Der linksradikale Student

Ini zur Beendigung der studentischen Epoche 18.12.2001 15:48 Themen: Bildung
Warum man nicht AN der Uni sondern GEGEN sie protestieren sollte
Der linksradikale Student – nach Überzeugung der meisten ihr zugehörenden Exemplare eine allmählich aussterbende Gattung. Dieser Endzeitstimmung entsprechend, sind auch die diversen in diesen Kreisen beliebten Beschäftigungen. Für die interessierten sind im Angebot:

Der wegen rapide sinkendem Angebot immer weniger Gelegenheit zum Zeittotschlagen gebende Besuch der so genannten kritischen Seminare, im Privaten beliebig erweiterbar durch die für Außenstehende etwas mysteriösen Lesekreise oder Theoriegruppen, die sich aus den fleißigsten Teilnehmern der erwähnten Seminare rekrutieren. Häufig wird auch gleich ein zwar nicht so bezeichnetes, aber dennoch als solches fungierendes berufsvorbereitendes Praktikum gratis mitgeliefert, indem die betreffenden Studenten sich der Vorbereitung der kritischen Seminare widmen. Der Uni-Betrieb ist von diesen Studenten längst schon aufs Gründlichste und Erbarmungsloseste durchschaut, umso beruhigter und gelassener lässt es sich dann in dessen letzten Nischen bequem machen.

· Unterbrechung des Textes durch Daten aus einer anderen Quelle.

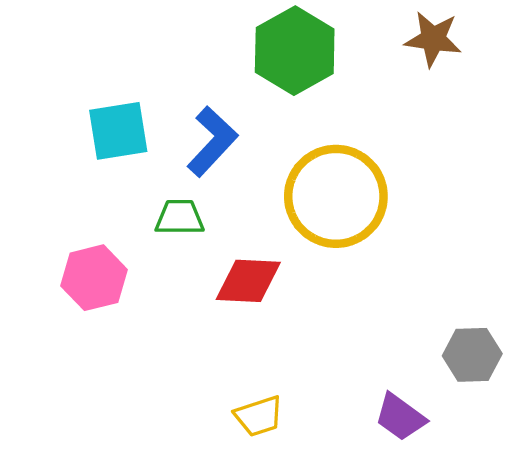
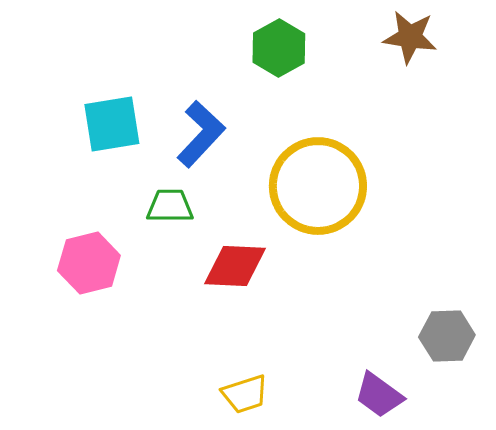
green hexagon: (295, 51) -> (279, 48), size x0.7

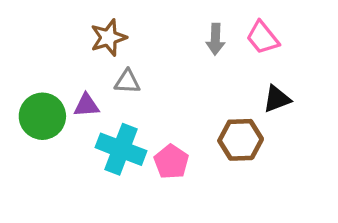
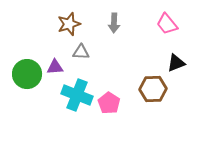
gray arrow: (215, 39) -> (114, 23), moved

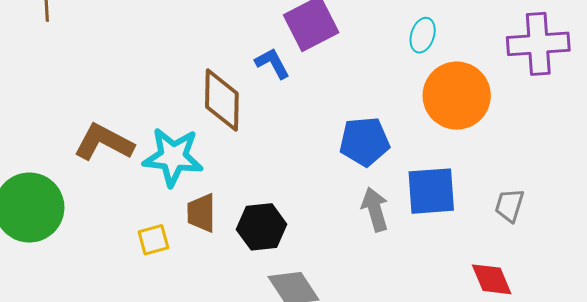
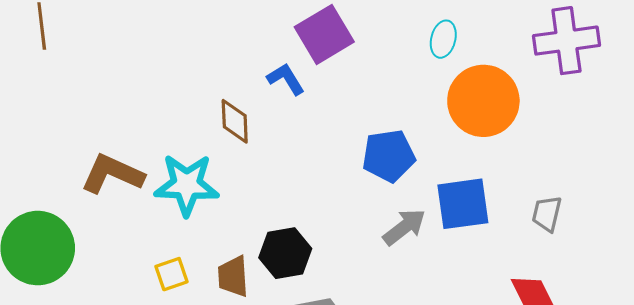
brown diamond: (222, 100) -> (235, 121), size x0.7
gray arrow: (375, 209) -> (404, 227), turned 72
brown trapezoid: (201, 213) -> (233, 276), moved

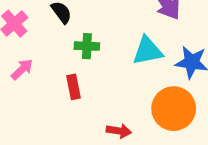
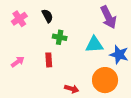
pink arrow: (22, 69) -> (18, 62), moved

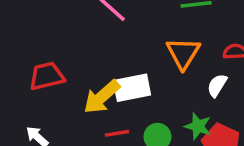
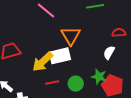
orange triangle: (183, 53) -> (71, 36), moved

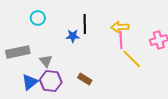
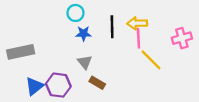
cyan circle: (38, 18) -> (75, 13), moved
black line: (85, 24) -> (112, 27), moved
gray triangle: (46, 61) -> (85, 62), moved

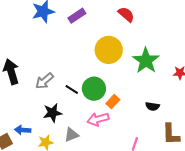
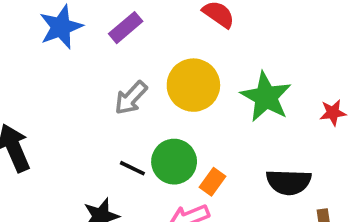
gray arrow: (44, 81) -> (131, 98), moved
black semicircle: (153, 106) -> (289, 182), size x1.6

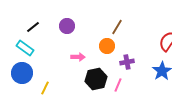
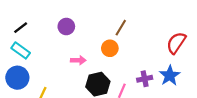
black line: (33, 27) -> (21, 28), moved
purple cross: (127, 62) -> (145, 79), moved

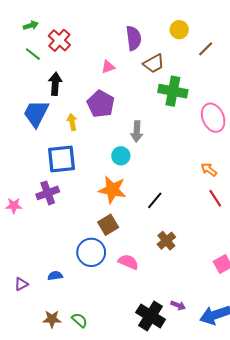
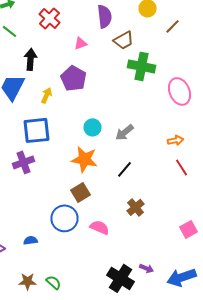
red cross: (59, 40) -> (50, 18), moved
yellow arrow: (72, 122) -> (46, 95), turned 35
gray arrow: (137, 131) -> (124, 132), moved, turned 48
orange arrow: (209, 170) -> (176, 140), turned 133

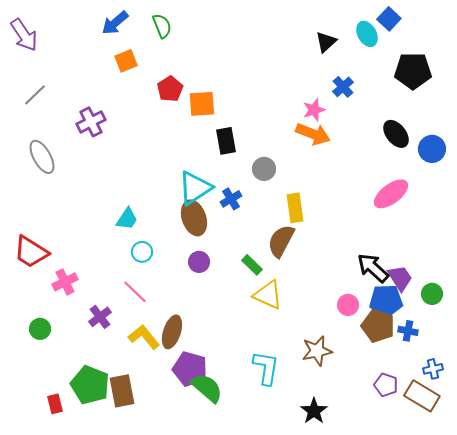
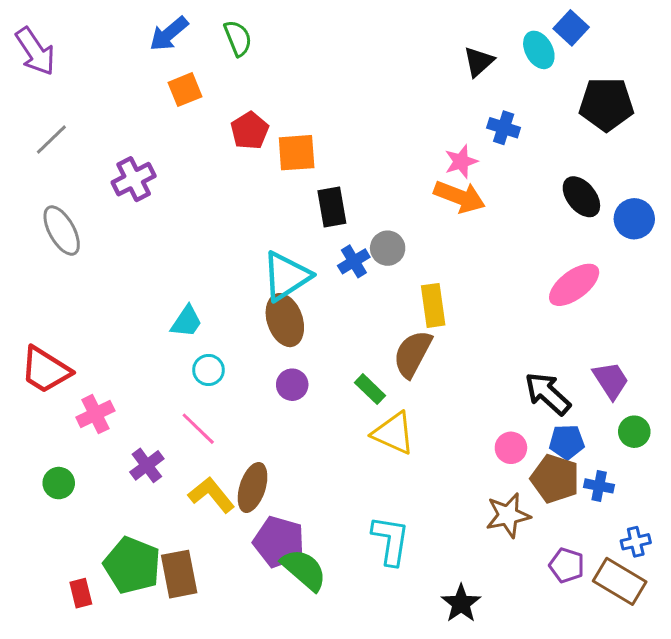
blue cross: (343, 87) -> (504, 128), turned -30
blue cross: (231, 199) -> (354, 261), moved
purple trapezoid: (400, 278) -> (611, 380), moved
blue pentagon: (386, 301) -> (567, 442), size x0.7
brown star: (317, 351) -> (508, 515), moved

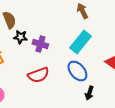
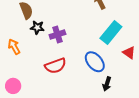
cyan rectangle: (80, 42) -> (111, 33), moved
purple cross: (40, 44) -> (57, 35), turned -35

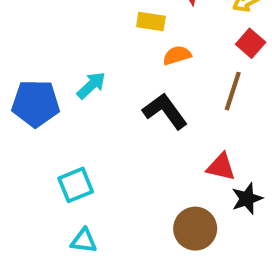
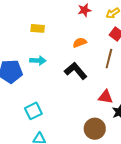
yellow rectangle: (151, 22) -> (38, 28), moved
cyan arrow: (91, 85) -> (38, 61), turned 49

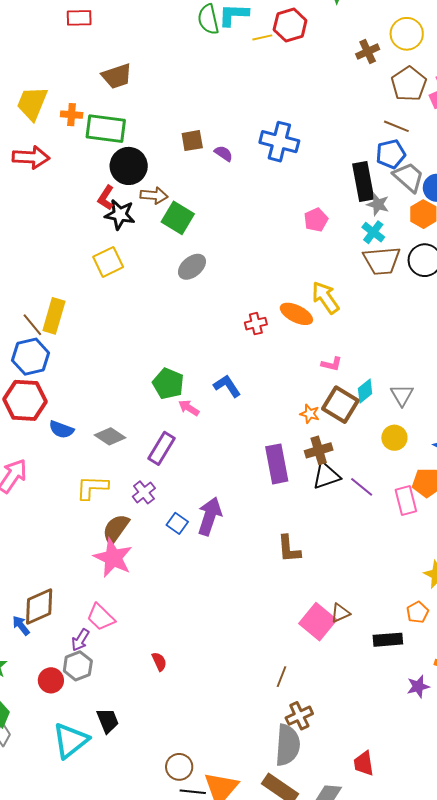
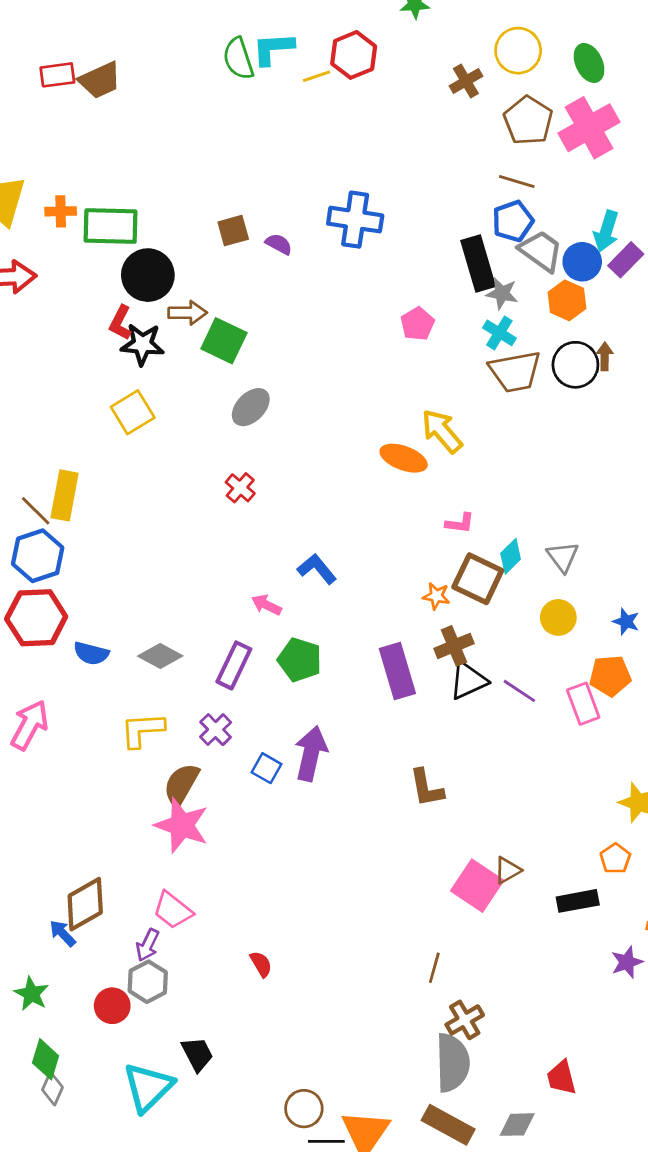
brown trapezoid: (117, 76) -> (100, 80), moved
red cross: (256, 324) -> (240, 488), moved, turned -30
green pentagon: (168, 384) -> (300, 660), moved

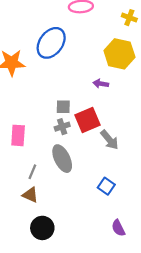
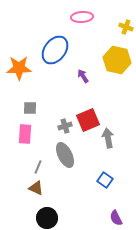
purple arrow: (101, 84) -> (83, 76), moved, turned 48
gray square: (63, 107) -> (30, 108), moved
gray arrow: (110, 140) -> (108, 138), turned -150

Ein zweites Grüppchen, das zwar eine Schnittstelle mit dem ersten bildet, dennoch mit diesem nicht identisch ist, mag sich mit dieser Beschränkung auf Theorie nicht zufrieden geben. Es drängt zur Praxis und legt dabei überraschenden Eifer und Ausdauer an den tag. Überraschend, weil diese Aktivisten unversehens immer wieder bei den von der Tradition überlieferten Formen des studentischen Protests landen, sich aber von ihren historischen Vorbildern in einem nicht unwesentlichen Punkt unterscheiden: Bildeten die linken Studenten einstmals noch die Avantgarde, die Inhalt und Richtung des Protestes vorgab und eine nicht ganz unerhebliche Menge an Gefolgsleuten hinter sich herzog, muss diese Avantgarde heute auch noch ihre eigene Masse bilden, da die meisten Studenten durchaus ausbildungswillig sind und eher den Strukturveränderungen an den Unis vorauseilen als umgekehrt. Die Metapher von den historischen Ereignissen drängt sich auf, die einmal als Tragödie geschehen und dann als Farce wiederkehren. Auch von studentischen Folkloregruppen ließe sich sprechen: Von der zeit offensichtlich überholt, werden Protestformen als Rituale immer und immer wieder inszeniert. Adressaten, die solchem Protest gewicht beimessen würden oder ihr handeln von diesem auch nur geringfügig beeinflussen ließen, existieren nicht. Man lässt die Protestler gewähren, bittet sie nur zwischendurch, dass sie doch auf das Beschmutzen der Wände der Uni-Gebäude mit Farbe verzichten mögen – sie seine doch auch sonst ganz liebe Menschen.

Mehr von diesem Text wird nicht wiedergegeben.